1. Log in to [the Google Cloud Platform](https://pantheon.corp.google.com)
2. Under the **Storage** section, navigate to **SQL**
3. Click **Create Instance**, select **MySQL** and hit **Next**
4. Choose **MySQL Second Generation** (the default)
5. Set Instance ID and root password, then click **Create**
6. Wait for the instance to initialize, then navigate to **databases** and then
click **create database**; choose the defaults and make note of the chosen
database name.
7. Navigate to **Users** and **Create user account** for the purpose of
creating a non-root user to log into the database; Make note of the username
and password chosen.
The application assumes that both a development and production environment
exist, therefore the above steps will need to be completed a second time. Now
the following environment variables will need to be set in your application
environment:
* GCP_DB_INSTANCE_CONNECTION_NAME_DEV: The instance ID of the provisioned
database server; this is listed on the SQL homepage in Google Cloud
alongside the respective database instance
* GCP_DB_NAME_DEV: the database name created from step 6
* GCP_DB_USER_DEV: the username created from step 7
* GCP_DB_PASSWORD_DEV: the password created from step 7
* GCP_DB_PROXY_PORT_DEV: an arbitrary, unique port used for the local secure
MySQL proxy
The same environment variables should be set for production. The names are the
same but replace **"DEV"** with **"PROD"**
One the environment variables are set, the database can be readied by running:
`make db_upgrade`
To run the same set of upgrades for production, run:
`ROLE="prod" make db_upgrade`
# Running the Application
Executing the application will by default:
1. Clone all of the repositories specified in config.json and write the
observed differentials to the database
2. Run application-specified analytics on the persisted data and write the
output to designated denormalized tables; those tables are tightly coupled
to Datastudio data sources in the [AOSP Branch
Differentials](https://datastudio.google.com/c/u/0/org/UTgoe29uR0C3F1FBAYBSww/reporting/1lTzMXHBWiVvc0Dnb2DJvRQeTVCAIuvGF/page/9rqP)

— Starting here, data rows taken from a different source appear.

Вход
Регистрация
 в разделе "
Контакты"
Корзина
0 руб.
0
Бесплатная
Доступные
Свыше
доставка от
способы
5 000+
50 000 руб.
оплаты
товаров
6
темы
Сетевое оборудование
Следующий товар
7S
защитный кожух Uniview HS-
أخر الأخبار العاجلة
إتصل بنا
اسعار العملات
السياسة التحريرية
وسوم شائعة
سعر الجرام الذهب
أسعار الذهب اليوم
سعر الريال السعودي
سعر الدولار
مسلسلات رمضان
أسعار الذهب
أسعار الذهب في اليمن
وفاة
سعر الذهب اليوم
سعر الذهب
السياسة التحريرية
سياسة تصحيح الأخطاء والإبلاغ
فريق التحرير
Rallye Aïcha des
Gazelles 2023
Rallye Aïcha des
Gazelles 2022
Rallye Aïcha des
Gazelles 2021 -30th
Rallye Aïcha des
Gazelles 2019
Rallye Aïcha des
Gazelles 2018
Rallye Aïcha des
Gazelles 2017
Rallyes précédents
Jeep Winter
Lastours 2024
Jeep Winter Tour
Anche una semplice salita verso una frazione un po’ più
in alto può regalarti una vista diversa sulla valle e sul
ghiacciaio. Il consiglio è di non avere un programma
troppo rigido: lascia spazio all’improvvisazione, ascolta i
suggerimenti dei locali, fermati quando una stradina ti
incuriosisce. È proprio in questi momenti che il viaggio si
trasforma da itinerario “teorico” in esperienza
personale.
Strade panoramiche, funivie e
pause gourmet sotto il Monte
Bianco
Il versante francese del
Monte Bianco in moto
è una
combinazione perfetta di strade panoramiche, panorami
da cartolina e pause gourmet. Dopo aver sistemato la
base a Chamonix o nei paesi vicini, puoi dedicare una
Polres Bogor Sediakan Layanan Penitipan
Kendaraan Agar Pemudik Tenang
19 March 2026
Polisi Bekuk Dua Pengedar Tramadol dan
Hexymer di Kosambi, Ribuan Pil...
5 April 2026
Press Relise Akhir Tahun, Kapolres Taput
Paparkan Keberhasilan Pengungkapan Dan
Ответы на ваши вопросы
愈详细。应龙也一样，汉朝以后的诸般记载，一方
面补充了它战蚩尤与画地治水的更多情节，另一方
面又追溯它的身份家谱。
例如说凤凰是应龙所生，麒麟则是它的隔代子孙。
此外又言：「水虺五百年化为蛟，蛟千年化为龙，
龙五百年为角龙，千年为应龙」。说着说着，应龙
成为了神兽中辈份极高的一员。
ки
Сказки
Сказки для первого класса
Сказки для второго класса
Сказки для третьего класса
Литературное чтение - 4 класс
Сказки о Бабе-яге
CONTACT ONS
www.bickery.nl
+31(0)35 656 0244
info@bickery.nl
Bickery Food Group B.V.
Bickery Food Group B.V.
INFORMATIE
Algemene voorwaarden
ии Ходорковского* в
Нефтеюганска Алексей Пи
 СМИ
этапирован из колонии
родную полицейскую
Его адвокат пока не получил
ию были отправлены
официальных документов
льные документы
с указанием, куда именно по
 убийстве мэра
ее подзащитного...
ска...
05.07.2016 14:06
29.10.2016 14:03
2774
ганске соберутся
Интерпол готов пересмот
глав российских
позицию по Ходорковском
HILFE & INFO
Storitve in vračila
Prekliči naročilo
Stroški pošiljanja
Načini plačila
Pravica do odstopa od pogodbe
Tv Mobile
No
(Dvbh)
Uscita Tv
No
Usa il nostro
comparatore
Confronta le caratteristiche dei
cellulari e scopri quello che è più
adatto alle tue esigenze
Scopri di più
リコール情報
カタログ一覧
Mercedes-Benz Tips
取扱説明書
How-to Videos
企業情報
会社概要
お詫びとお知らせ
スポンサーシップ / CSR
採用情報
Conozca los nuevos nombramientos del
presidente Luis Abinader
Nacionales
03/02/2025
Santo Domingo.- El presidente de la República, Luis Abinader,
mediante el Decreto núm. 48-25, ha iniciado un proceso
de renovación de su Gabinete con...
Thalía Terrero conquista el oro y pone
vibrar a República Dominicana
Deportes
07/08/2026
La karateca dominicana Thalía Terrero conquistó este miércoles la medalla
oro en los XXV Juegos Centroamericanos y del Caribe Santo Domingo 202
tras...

3. Generate CSV reports based on persisted data
Applications steps can be optionally disabled for presumably one-off runs:
`ROLE="prod" ./repodiff
[--execute-diff=false][--denormalize-data=false][--generate-report=false]`
`config.json` will specify input and output parameters for the application;
update to reflect your own environment.
To run:
`make run`
For production: `ROLE="prod" make run`
# Tooling
To connect to the MySQL server used by the application, run:
`make db_shell`
To create new, canonical migration scripts to update the database schema, run:
`make sql_script`
To undo the latest database migration, run:
`make db_downgrade`
To upgrade to the latest database version, run:
`make db_upgrade`
To run tests, run:
`make test`
# Consuming the Application Output
TLDR: Use [Google Data Studio](https://datastudio.google.com); Your datasource
will be tables from the provisioned database set up in the provisioning
instructions. All intended consumable tables are prefixed with
**denormalized_view_**
The rationale behind the application is that setup in Data Studio should require
little to no learning curve (for developers especially), and views are simple
projections of the underlying model. The application, then, should run whatever
necessary logic to produce desired analytics that can be written to a
denormalized database table for straightforward consumption.